Through it all you will put your personal life on the back burner for the sake of your career. But occasionally, you will waste time with the wrong boys who resent your drive, your intelligence and your intensity. You will hit your 40's and decide it's finally time to focus on more serious dating. You will meet dozens of men and go on many, many dates. They will make you feel unattractive, unwanted and unloveable. You will start to feel like you are too old, your body isn't as tight as it once was and there are weird lines and wrinkles all over the place.
Right when you're about to throw in the towel you will meet a man who makes you feel like you're dealing with a man for the first time. You will realize that all of the other suitors were boys in men's bodies. He will look at you in such a way on your first date that you feel utterly beautiful.
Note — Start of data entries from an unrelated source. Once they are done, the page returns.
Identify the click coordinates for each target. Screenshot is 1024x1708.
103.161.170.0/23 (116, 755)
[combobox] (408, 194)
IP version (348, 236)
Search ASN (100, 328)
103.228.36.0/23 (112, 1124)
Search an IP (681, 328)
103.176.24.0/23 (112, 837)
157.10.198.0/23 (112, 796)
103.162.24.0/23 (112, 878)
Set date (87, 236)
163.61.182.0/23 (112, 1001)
He will tell you he loves "strong women" and mean it. He will be the first guy you feel like you can truly be yourself with. He will pause and gaze adoringly at your body even though you wish you could lose a few more pounds and get back to the body you had in your 20's. He will see you, every bit of you and want to know everything about you. He will ask you about your best friends and you will tell him about the girl who saved the milk crate for you during work study, the girl who stalked you outside of the best restaurant in the city determined to be your friend when you were both interns, etc.
You will realize that your favorite professor was right all along. Everyone does have their own train.